Section A.8 Introduction To Linear Regression

Solution 1. Exercise 1
  1. The residual plot will show randomly distributed residuals around 0. The variance is also approximately constant.
  2. The residuals will show a fan shape, with higher variability for smaller \(x\text{.}\) There will also be many points on the right above the line. There is trouble with the model being fit here.
Solution 2. Exercise 3
  1. Strong relationship, but a straight line would not fit the data.
  2. Strong relationship, and a linear fit would be reasonable.
  3. Weak relationship, and trying a linear fit would be reasonable.
  4. Moderate relationship, but a straight line would not fit the data.
  5. Strong relationship, and a linear fit would be reasonable.
  6. Weak relationship, and trying a linear fit would be reasonable.
Solution 3. Exercise 5
  1. Exam 2 since there is less of a scatter in the plot of final exam grade versus exam 2. Notice that the relationship between Exam 1 and the Final Exam appears to be slightly nonlinear.
  2. Exam 2 and the final are relatively close to each other chronologically, or Exam 2 may be cumulative so has greater similarities in material to the final exam. Answers may vary.
Solution 4. Exercise 7
  1. \(r = -0.7\) \(\to\) (4).
  2. \(r = 0.45\) \(\to\) (3).
  3. \(r = 0.06\) \(\to\) (1).
  4. \(r = 0.92\) \(\to\) (2).
Solution 5. Exercise 9
  1. The relationship is positive, weak, and possibly linear. However, there do appear to be some anomalous observations along the left where several students have the same height that is notably far from the cloud of the other points. Additionally, there are many students who appear not to have driven a car, and they are represented by a set of points along the bottom of the scatterplot.
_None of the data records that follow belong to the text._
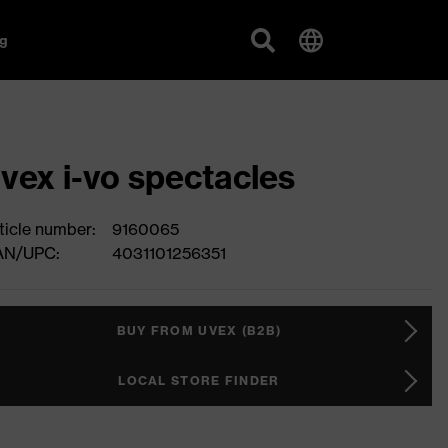
g
vex i-vo spectacles
ticle number:
9160065
AN/UPC:
4031101256351
BUY FROM UVEX (B2B)
LOCAL STORE FINDER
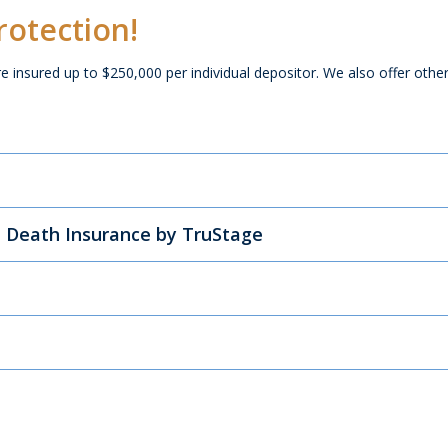
rotection!
re insured up to $250,000 per individual depositor. We also offer othe
n! answers
l Death Insurance by TruStage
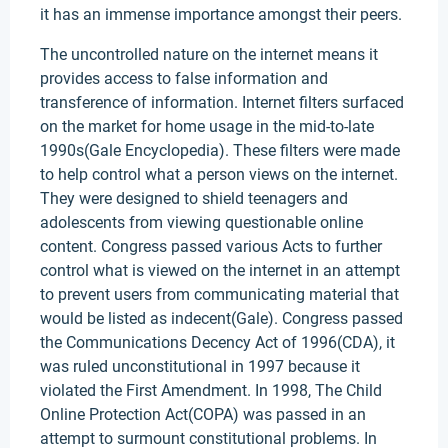
it has an immense importance amongst their peers.
The uncontrolled nature on the internet means it
provides access to false information and
transference of information. Internet filters surfaced
on the market for home usage in the mid-to-late
1990s(Gale Encyclopedia). These filters were made
to help control what a person views on the internet.
They were designed to shield teenagers and
adolescents from viewing questionable online
content. Congress passed various Acts to further
control what is viewed on the internet in an attempt
to prevent users from communicating material that
would be listed as indecent(Gale). Congress passed
the Communications Decency Act of 1996(CDA), it
was ruled unconstitutional in 1997 because it
violated the First Amendment. In 1998, The Child
Online Protection Act(COPA) was passed in an
attempt to surmount constitutional problems. In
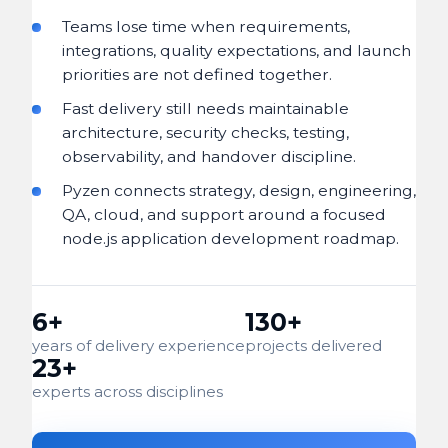
Teams lose time when requirements,
integrations, quality expectations, and launch
priorities are not defined together.
Fast delivery still needs maintainable
architecture, security checks, testing,
observability, and handover discipline.
Pyzen connects strategy, design, engineering,
QA, cloud, and support around a focused
node.js application development roadmap.
6+
130+
years of delivery experience
projects delivered
23+
experts across disciplines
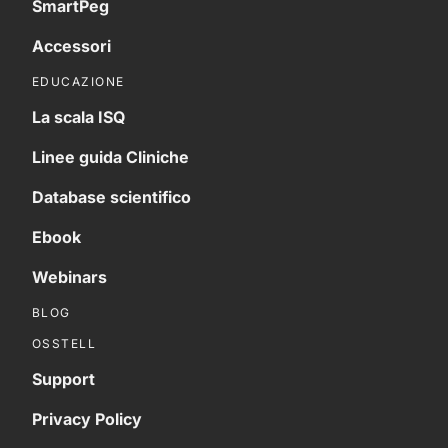
SmartPeg
Accessori
EDUCAZIONE
La scala ISQ
Linee guida Cliniche
Database scientifico
Ebook
Webinars
BLOG
OSSTELL
Support
Privacy Policy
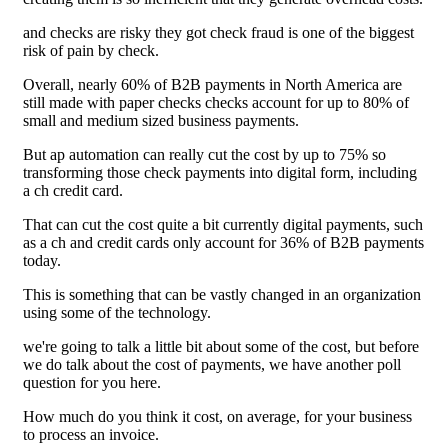
and checks are risky they got check fraud is one of the biggest
risk of pain by check.
Overall, nearly 60% of B2B payments in North America are
still made with paper checks checks account for up to 80% of
small and medium sized business payments.
But ap automation can really cut the cost by up to 75% so
transforming those check payments into digital form, including
a ch credit card.
That can cut the cost quite a bit currently digital payments, such
as a ch and credit cards only account for 36% of B2B payments
today.
This is something that can be vastly changed in an organization
using some of the technology.
we're going to talk a little bit about some of the cost, but before
we do talk about the cost of payments, we have another poll
question for you here.
How much do you think it cost, on average, for your business
to process an invoice.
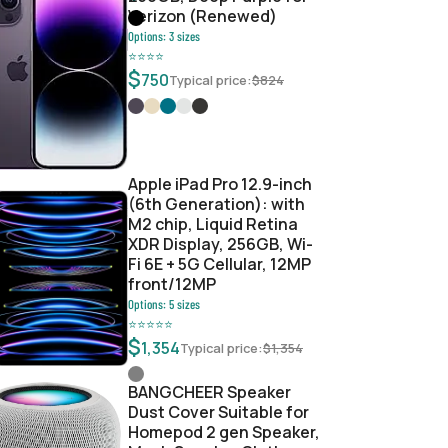
Verizon (Renewed)
Options:
3
sizes
⭐
⭐
⭐
⭐
0
$
750
Typical price:
$
824
da9bf17e
Apple iPad Pro 12.9-inch
(6th Generation): with
M2 chip, Liquid Retina
XDR Display, 256GB, Wi-
Fi 6E + 5G Cellular, 12MP
front/12MP
Options:
5
sizes
⭐
⭐
⭐
⭐
⭐
$
1,354
Typical price:
$
1,354
BANGCHEER Speaker
Dust Cover Suitable for
Homepod 2 gen Speaker,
  2. There is no obvious explanation why simply being tall should lead a person to drive faster. However, one confounding factor is gender. Males tend to be taller than females on average, and personal experiences (anecdotal) may suggest they drive faster. If we were to follow-up on this suspicion, we would find that sociological studies confirm this suspicion.
  3. Males are taller on average and they drive faster. The gender variable is indeed an important confounding variable.
Solution 6. Exercise 11
  1. There is a somewhat weak, positive, possibly linear relationship between the distance traveled and travel time. There is clustering near the lower left corner that we should take special note of.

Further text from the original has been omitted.